Preferably, the excess organic hydroperoxide is neutralized by contacting the asymmetric reaction product with a reducing agent selected from sulfur(II) compounds, sulfur(III) compounds, or phosphorous(III) compounds to completely reduce any excess hydroperoxide present to the corresponding alcohol. These reducing agents do not adversely interact with optically active epoxy alcohol, which are known to be highly susceptible to degradation. Typically, a slight excess of the reducing agent is used relative to an estimated amount of hydroperoxide present to assure complete hydroperoxide reduction. Some sulfur(II) and sulfur(III) compounds that can be used include both organic and inorganic compounds. These include, for example, alkali metal salts of hydrogen sulfites (HSO₃M), sulfites (SO₃M₂), and disulfites (HS₂O₃M and M₂S₂O₅). Organic sulfides and organic sulfoxides including, for example, dibenzyl sulfoxide, dibutyl sulfoxide, dimethyl sulfoxide, 4,4′-ditolylsulfoxide, can also be used.

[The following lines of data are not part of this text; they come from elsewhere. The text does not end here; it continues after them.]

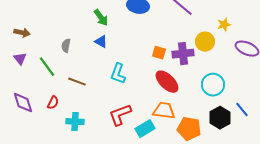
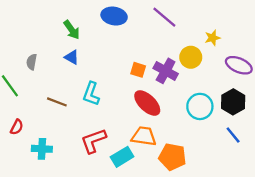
purple cross: (183, 54) -> (166, 71), turned 35
brown line: (77, 82) -> (57, 102), moved
black hexagon: (220, 118) -> (233, 102), moved

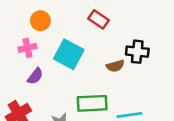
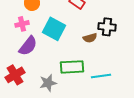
purple semicircle: (35, 76) -> (28, 46), size x1.5

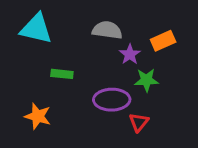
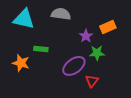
gray semicircle: (107, 30) -> (61, 14), moved
purple ellipse: (112, 100) -> (74, 66), turned -35
orange star: (38, 116) -> (21, 63), moved

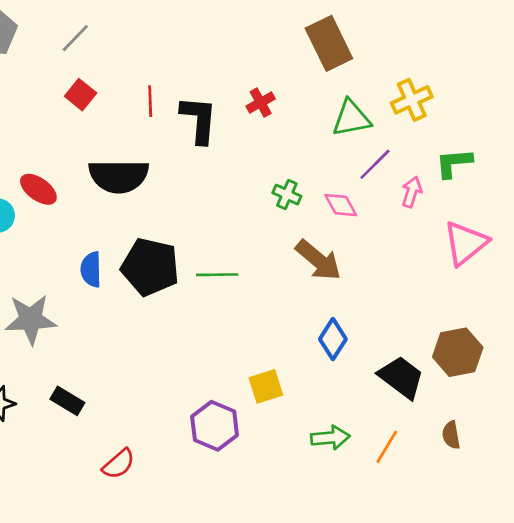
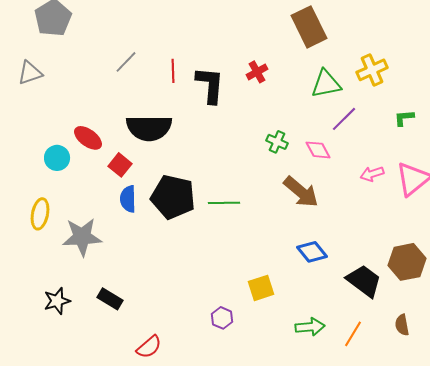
gray line: (75, 38) -> (126, 62), moved
red square: (81, 95) -> (120, 165), moved
green L-shape: (454, 163) -> (404, 118), size x0.7
pink arrow: (412, 192) -> (372, 174), moved, turned -125
blue diamond: (333, 339) -> (312, 252), turned -72
purple hexagon: (215, 426) -> (222, 318), size x0.6

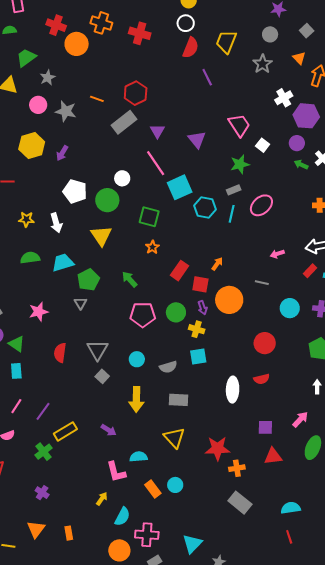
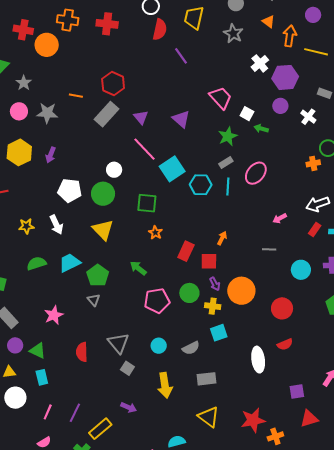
green arrow: (301, 165) -> (261, 129), moved
orange circle: (229, 300) -> (241, 291), moved
purple arrow: (109, 430) -> (129, 407), moved

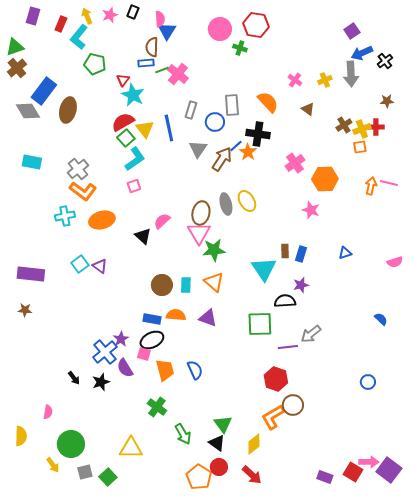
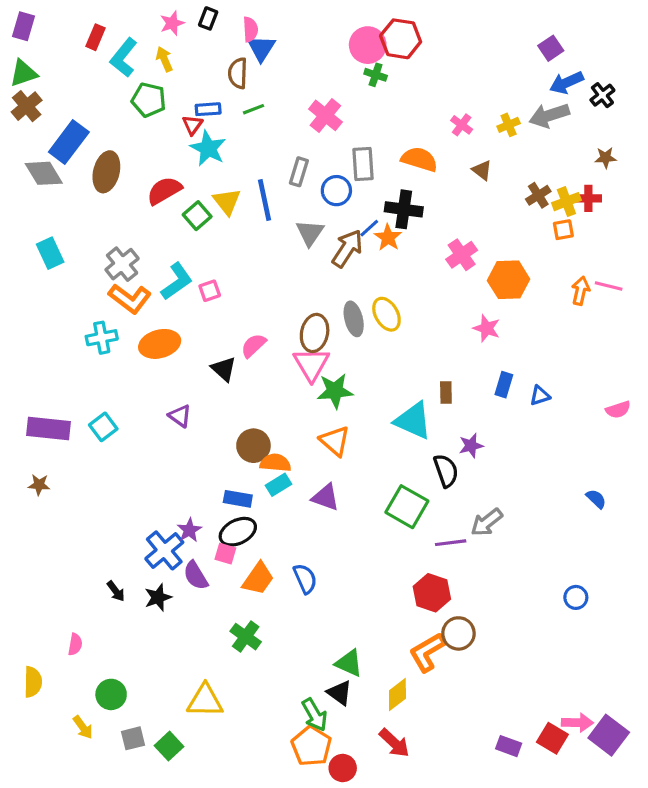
purple rectangle: (33, 16) -> (23, 26), moved
yellow arrow: (87, 16) -> (164, 59), moved
pink circle: (220, 29) -> (368, 45), moved
blue rectangle: (146, 63) -> (208, 109), moved
pink cross: (178, 74) -> (325, 115), moved
gray arrow: (351, 74) -> (549, 115), turned 75
orange semicircle: (268, 102) -> (419, 159), turned -30
red semicircle: (123, 122) -> (164, 191), moved
cyan L-shape: (135, 159) -> (177, 281), moved
cyan rectangle: (32, 162) -> (50, 253), turned 54
blue rectangle: (301, 254) -> (504, 385), moved
cyan square: (80, 264) -> (103, 427), moved
purple triangle: (100, 266) -> (180, 416), moved
cyan triangle: (264, 269) -> (413, 421), turned -32
cyan rectangle: (186, 285) -> (279, 485), moved, turned 56
black semicircle: (285, 301) -> (446, 471), turned 75
orange semicircle: (176, 315) -> (275, 463), moved
green square: (260, 324) -> (407, 507), turned 32
orange trapezoid: (165, 370) -> (258, 579), turned 50
green triangle: (223, 424) -> (349, 663), turned -30
green arrow: (183, 434) -> (315, 715), moved
green circle: (71, 444) -> (111, 694), size x0.7
red circle: (219, 467) -> (343, 768), moved

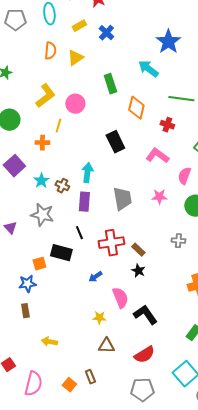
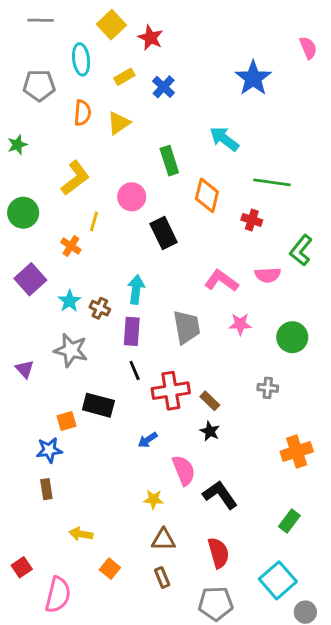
gray pentagon: (15, 20) -> (39, 85), moved
blue star: (168, 42) -> (253, 78), moved
pink circle: (75, 104) -> (132, 197), moved
black rectangle: (115, 142) -> (164, 233), moved
orange cross: (42, 143) -> (71, 246), turned 32
pink L-shape: (157, 156) -> (221, 281), moved
pink semicircle: (184, 176) -> (268, 275), moved, turned -114
black line: (79, 233) -> (135, 370), moved
red semicircle: (144, 355) -> (219, 553), turned -75
brown rectangle: (90, 377) -> (162, 577), moved
orange square: (69, 385) -> (110, 569), moved

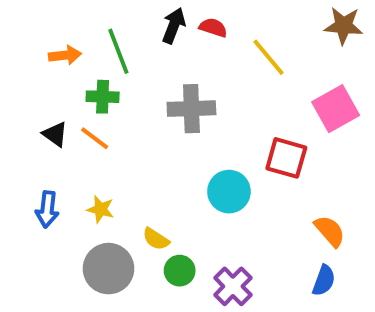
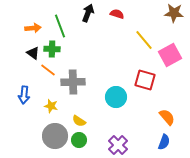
red semicircle: (213, 28) -> (117, 14), moved
yellow line: (268, 57) -> (144, 40), moved
gray cross: (191, 109) -> (73, 82), moved
black triangle: (55, 134) -> (33, 53), moved
blue arrow: (47, 209) -> (24, 95), moved
green circle: (180, 271) -> (79, 140), moved

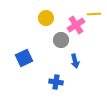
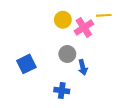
yellow circle: (46, 18) -> (63, 20), moved
gray circle: (61, 40) -> (67, 54), moved

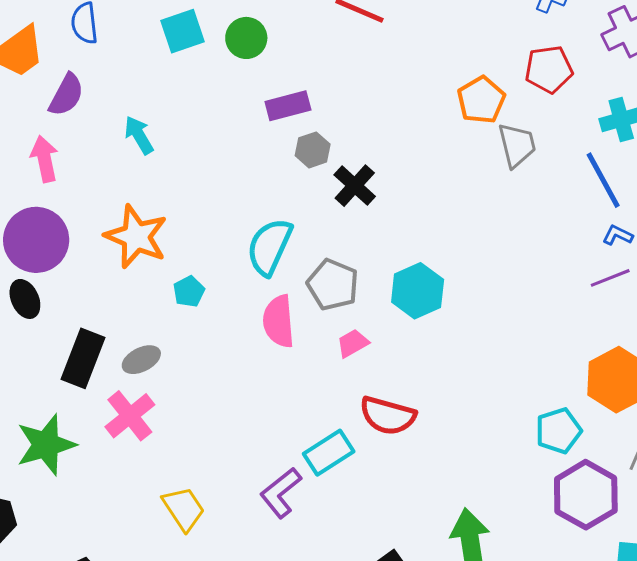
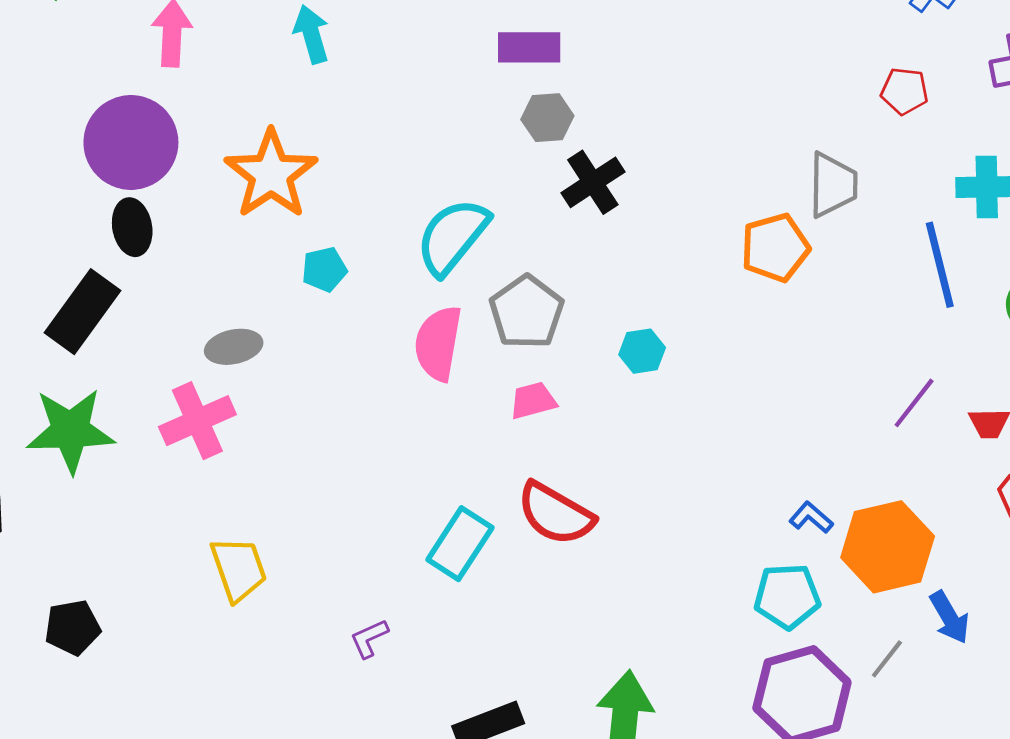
red pentagon: (549, 69) -> (904, 91), size x0.7
orange pentagon: (481, 100) -> (775, 248), moved
blue L-shape: (618, 235) -> (811, 517), moved
purple line: (610, 278) -> (914, 403), turned -45
cyan hexagon: (418, 291) -> (642, 351), size x0.6
black ellipse: (25, 299) -> (132, 227), moved
black rectangle: (83, 358) -> (82, 312), moved
cyan rectangle: (329, 453) -> (460, 544), turned -39
purple L-shape: (281, 493) -> (369, 638), moved, size x0.6

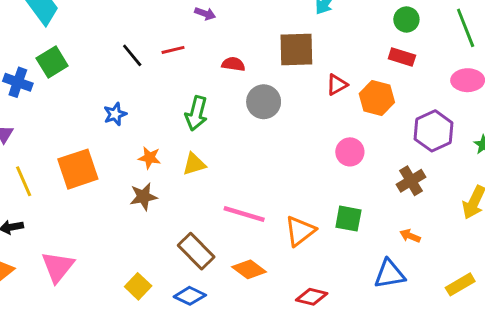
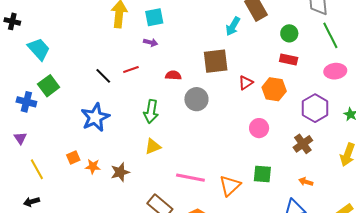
blue star: (115, 114) -> (95, 117), size x1.8
orange star: (149, 158) -> (93, 167), moved
orange square: (78, 169) -> (73, 157), size x0.5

The preferred reducing agents used in the process of the invention are phosphorous(III) compounds. These include organic phosphines having the general structure R₁R₂R₃P wherein R₁, R₂, and R₃ are the same or different and are hydrocarbon groups such as alkyl, aryl, and aryl alkyl (e.g., triphenylphosphine, triethylphosphine, diphenylethylphosphine). The use of organic phosphites is particularly preferred. These compounds have the general structure R₁OP(OR₂)OR₃ wherein R₁, R₂ and R₃ are as described above. Example compounds include trimethyl phosphite, triethyl phosphite, tri-isopropylphosphite, triphenylphosphite, and tri(4-tolyl)phosphite).